Spicoli Does Sinaloa

by Pa Rock
Citizen Journalist

There was a story in the news last week that was, on its face, reportage about drug smuggling out of Mexico and the United States' arcane drug laws.   But the tale, written by actor Sean Penn for Rolling Stone, quickly morphed into a controversy over ethics in journalism.  Penn, it seems, had been spirited to a secret location in the Mexican state of Sinaloa where he was granted an interview with Mexican drug lord, Joaquin "El Chapo" Guzman, who was, at the time of the interview, an escaped fugitive hiding from the Mexican authorities.

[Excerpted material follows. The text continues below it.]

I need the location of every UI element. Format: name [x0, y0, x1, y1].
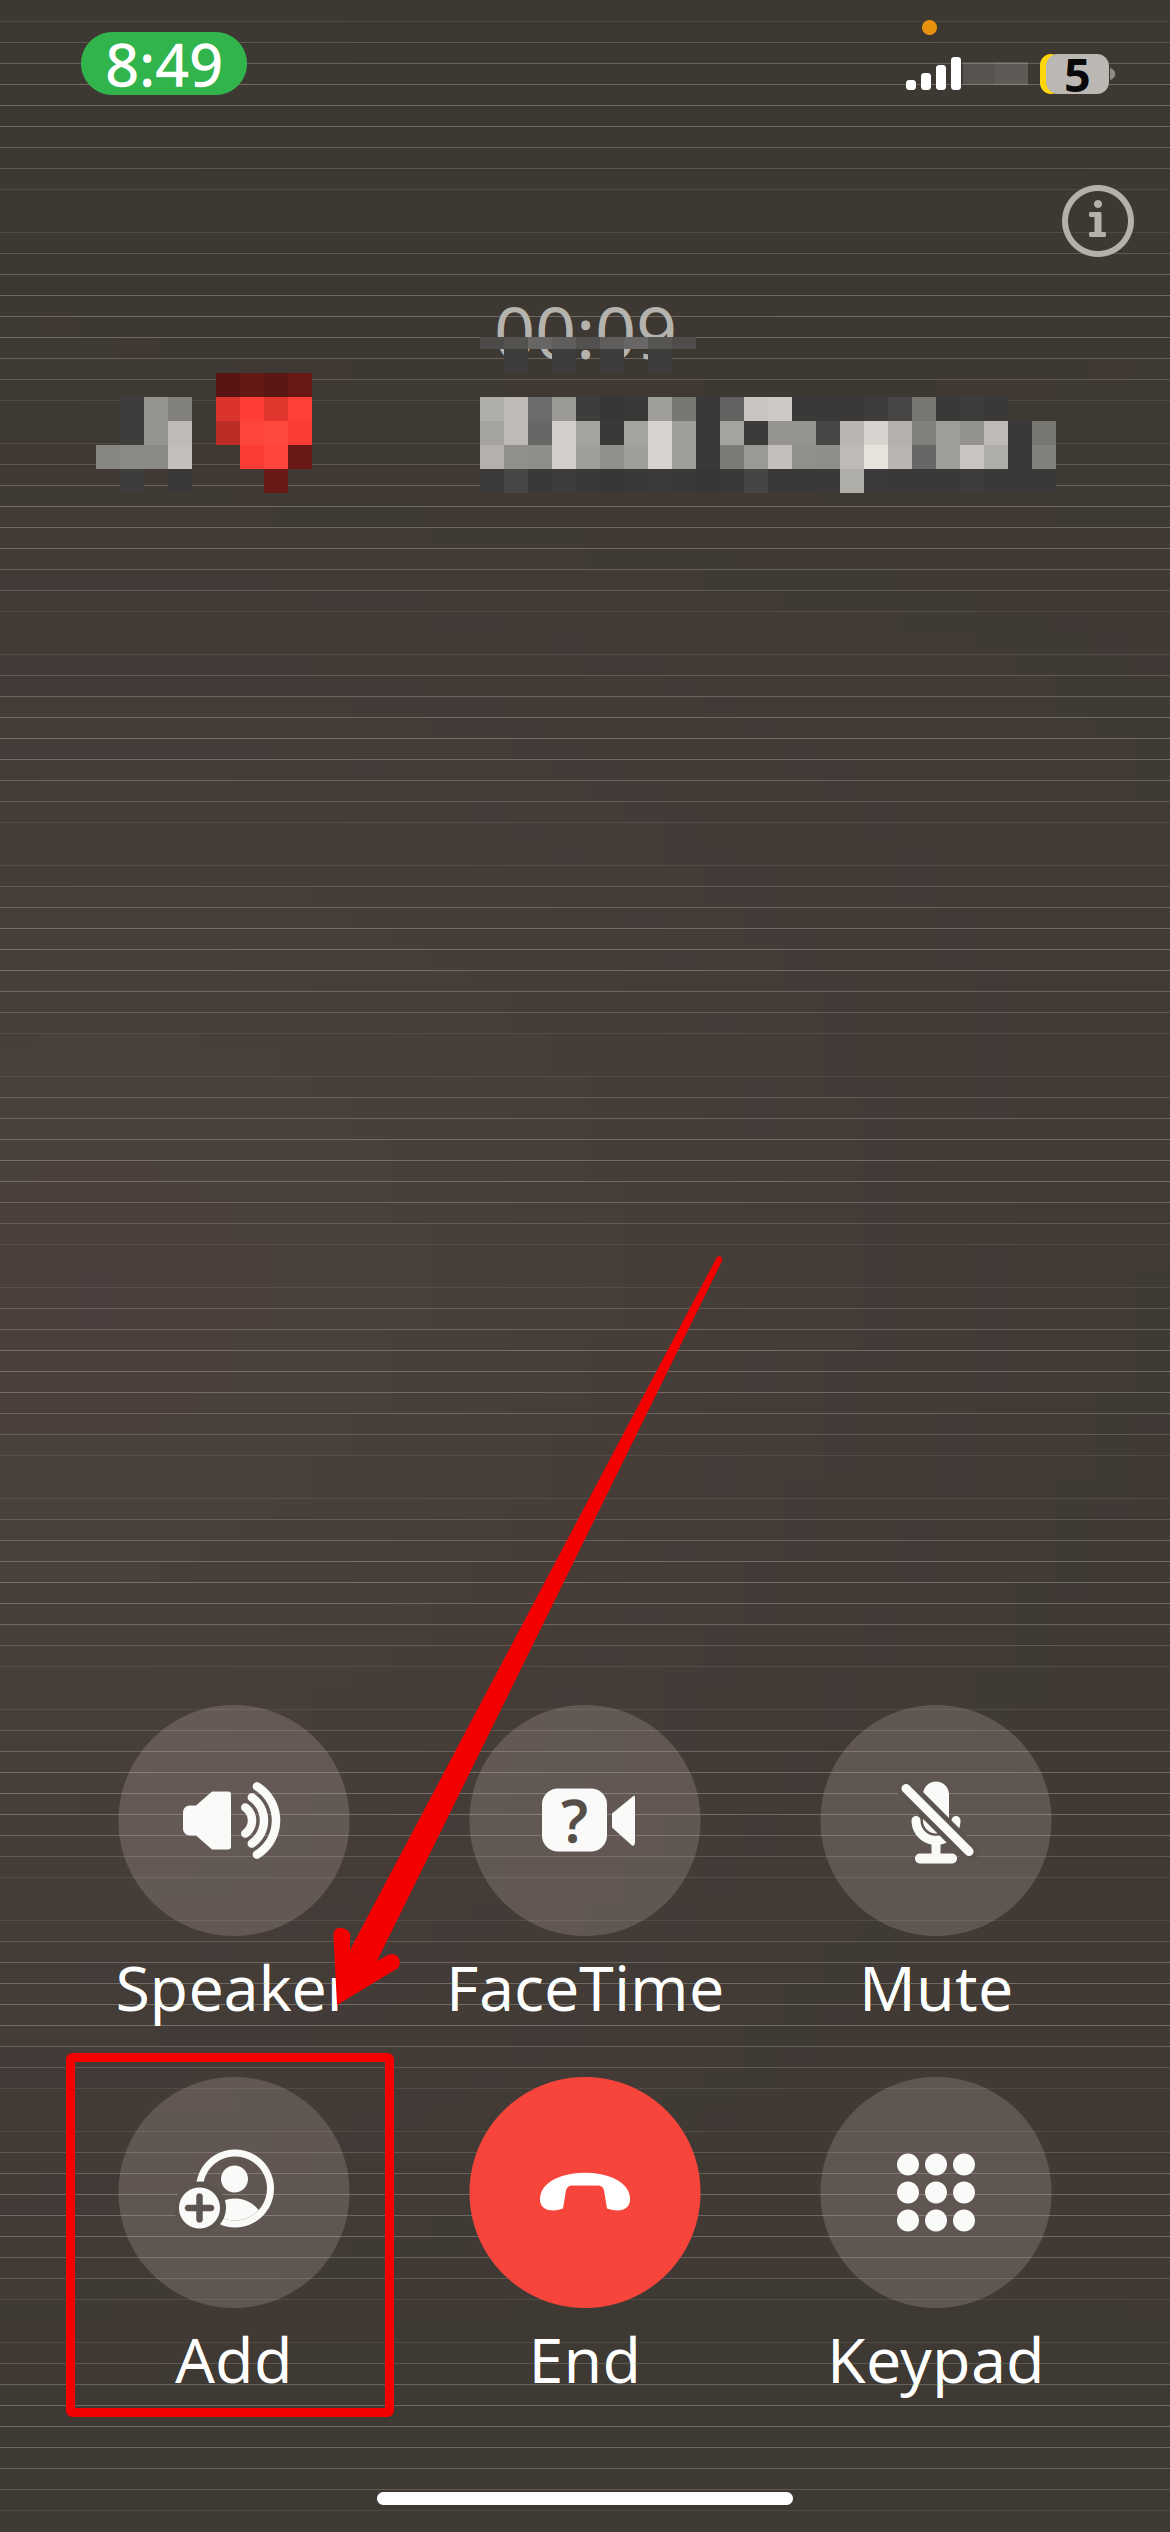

Mexican soap-opera actress Kate del Castillo helped to arrange the interview and accompanied Penn to El Chapo's hideout.

The interview with El Chapo occurred October 2nd.   The drug kingpin was recently recaptured and is now safely (?) back in the same Mexican prison from which he escaped months earlier.  News reports indicate that Mexico has yet to seal up the tunnel from which the criminal strolled to his freedom last year.

The government of Mexico, obviously a bit perturbed that a Hollywood film star could waltz into their country and spend hours interviewing their most wanted fugitive, has issued a statement crediting the interview with providing clues that led to El Chapo's capture.  Sean Penn, on the other hand, said that the accusation is nothing more than Mexico trying to save some face after being outsmarted yet again by El Chapo, and that his interview had nothing to do with his eventual recapture.

Penn's article on the interview has been generally panned by critics who see the actor's writing abilities as limited, but it is not the quality of his writing, nor what he had to say, that is generating all of the controversy.   Some critics see the actor's involvement with El Chapo as being some sort of glorification of drug-trafficking.  Senator Marco Rubio, a U.S. Presidential contender, labeled it as "grotesque."

Support came from a surprising source when Fox News commentator Geraldo Rivera said that he would have certainly done the interview if he had been given the opportunity, and that he, too, would have agreed to keep El Chapo's location a secret.  

Sean Penn, however, has a different take on the project, and he views it as a failure because people didn't seem to understand his intent in writing the piece.  Penn said that his purpose was to start a debate on the buying and selling of drugs, as well as to define the actual effects of the war on drugs being carried out by the United States and various other countries.

The interview of El Chapo at his secret hideout, regardless of its literary merit, was certainly a journalistic coup - and no matter what Sean Penn thinks of the ultimate social impact, this much is likely:  Jeff Spicoli would have enjoyed the swirl of controversy, and Mr. Hand would have secretly been proud!